----- DATASET EXCERPTS

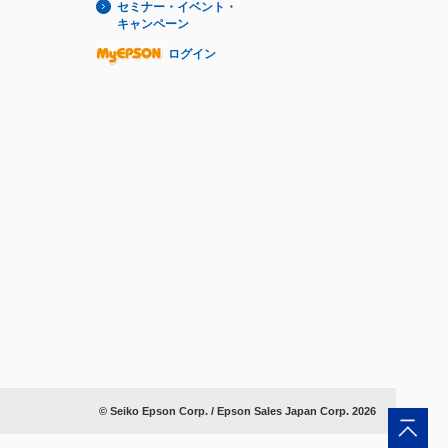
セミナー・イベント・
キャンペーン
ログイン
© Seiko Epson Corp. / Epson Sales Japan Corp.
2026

----------
----- DATASET EXCERPTS

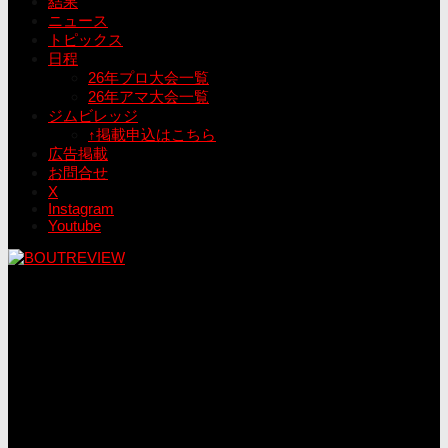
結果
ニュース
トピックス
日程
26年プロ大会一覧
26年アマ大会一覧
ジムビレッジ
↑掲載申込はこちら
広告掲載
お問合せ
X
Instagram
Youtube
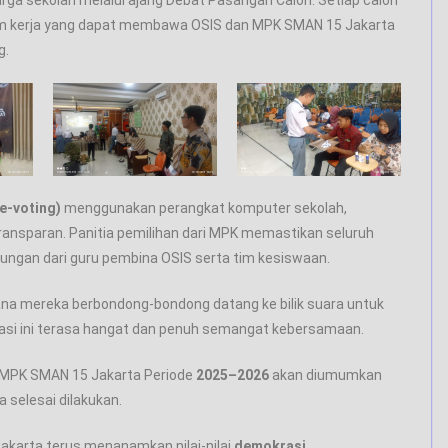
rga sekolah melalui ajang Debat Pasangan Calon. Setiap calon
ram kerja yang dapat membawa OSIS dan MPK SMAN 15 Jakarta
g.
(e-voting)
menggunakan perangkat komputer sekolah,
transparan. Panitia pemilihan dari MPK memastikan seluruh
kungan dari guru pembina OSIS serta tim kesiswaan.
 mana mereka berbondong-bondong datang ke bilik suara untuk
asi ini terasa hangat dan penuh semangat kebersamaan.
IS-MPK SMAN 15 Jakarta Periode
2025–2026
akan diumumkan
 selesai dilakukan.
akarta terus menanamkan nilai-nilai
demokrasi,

----------
----- DATASET EXCERPTS

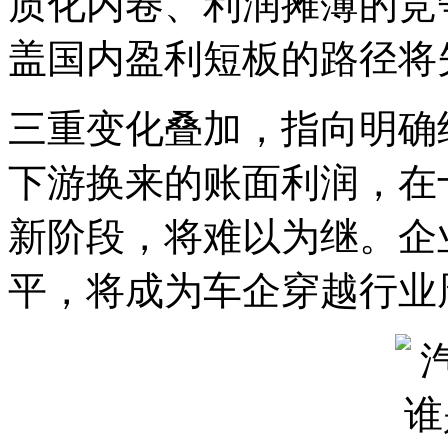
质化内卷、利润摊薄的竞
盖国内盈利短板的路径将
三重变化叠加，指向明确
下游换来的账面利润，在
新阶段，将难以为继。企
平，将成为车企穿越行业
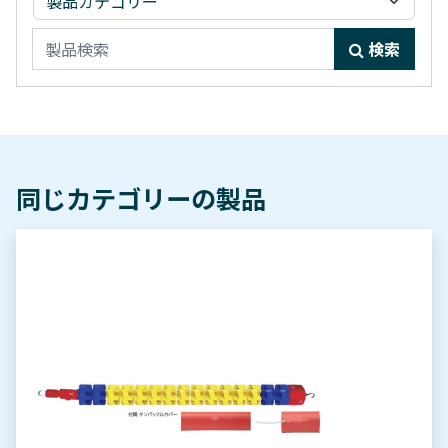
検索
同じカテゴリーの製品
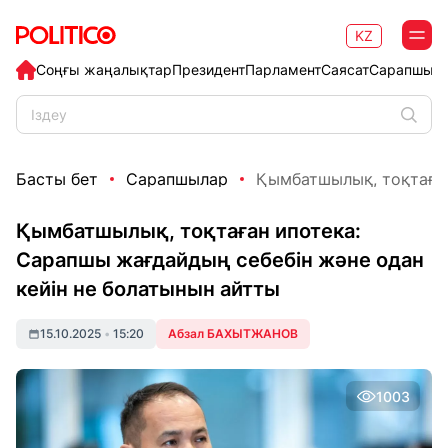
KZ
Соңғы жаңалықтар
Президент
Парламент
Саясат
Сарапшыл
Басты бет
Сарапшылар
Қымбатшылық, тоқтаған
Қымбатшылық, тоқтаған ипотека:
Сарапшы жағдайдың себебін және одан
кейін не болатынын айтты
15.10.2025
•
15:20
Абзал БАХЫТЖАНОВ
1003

----------

= INSTRUCTIONS FOR THE TASK =
The expected answer is every line in the data above that carries the string "тоқтаған".

= OUTPUT OF THE EXERCISE =
Қымбатшылық, тоқтаған
Қымбатшылық, тоқтаған ипотека:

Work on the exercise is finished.